En résumé, les abeilles communiquent entre elles essentiellement via des codes chimiques (odeurs), des contacts, des sons, des vibrations. A ces messages, les ouvrières répondent par une modification de comportement, des réactions ou des actions individuelles et collectives. En outre, les butineuses répondent aux messages du monde végétal en collectant le nectar des fleurs qui sont attractives pour elles. La danse des abeilles illustre parfaitement ce système de communication complexe parfaitement intégré qui fait intervenir plusieurs types de codes. Les informations visuelles n’interviennent pas : elles sont utiles au niveau de l’orientation, de la mémorisation, de l’apprentissage. Voir est une lecture du monde extérieur à la colonie que d’autres canaux vont exprimer dans la colonie. L’abeille voit le paysage, perçoit la fleur, repère le site de butinage et traduit les informations en les dansant.

Références :

  • Thakar, J.D. et al. (2003) Nectarless flowers : ecological correlates and evolutionary stability.

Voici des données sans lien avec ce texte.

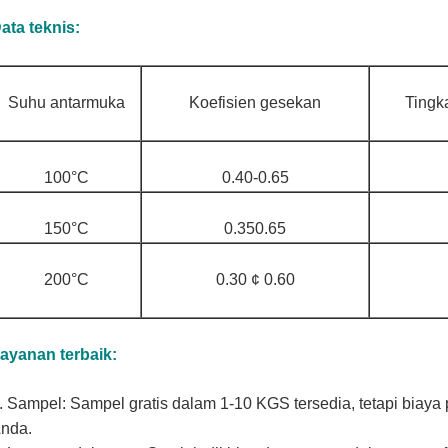
ata teknis:
Suhu antarmuka
Koefisien gesekan
Tingk
100°C
0.40-0.65
150°C
0.350.65
200°C
0.30 ¢ 0.60
ayanan terbaik:
. Sampel: Sampel gratis dalam 1-10 KGS tersedia, tetapi biaya
nda.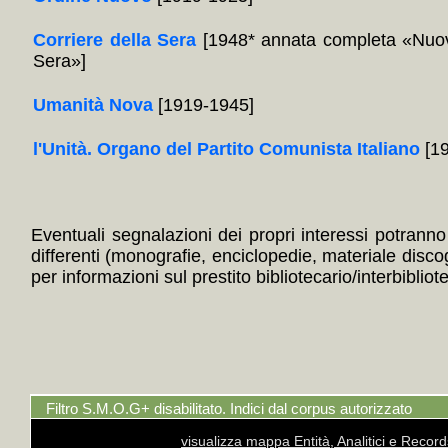
Corriere della Sera
[1948* annata completa «Nuov
Sera»]
Umanità Nova
[1919-1945]
l'Unità. Organo del Partito Comunista Italiano
[19
Eventuali segnalazioni dei propri interessi potranno i
differenti (monografie, enciclopedie, materiale disc
per informazioni sul prestito bibliotecario/interbibliot
Filtro S.M.O.G+ disabilitato. Indici dal corpus autorizzato
visualizza mappa Entità, Analitici e Recor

  • Oecologia 136, 565–570
  • Roy, B.A. and Widmer, A. (1999) Floral mimicry : a fascinating yet poorly understood phenomenon. Trends Plant Sci. 4, 325–330
  • Weiss, M.R.(1991) Floral colour changes as cues for pollinators. Nature 354, 227–229
  • Schaefer, H. M., Schaefer, V., & Levey, D. J.(2004). How plant–animal interactions signal new insights in communication. Trends in Ecology & Evolution, 19(11), 577-584.
  • Towne, W. F.(1985). Acoustic and visual cues in the dances of four honey bee species. Behavioral Ecology and Sociobiology, 16(2), 185-187.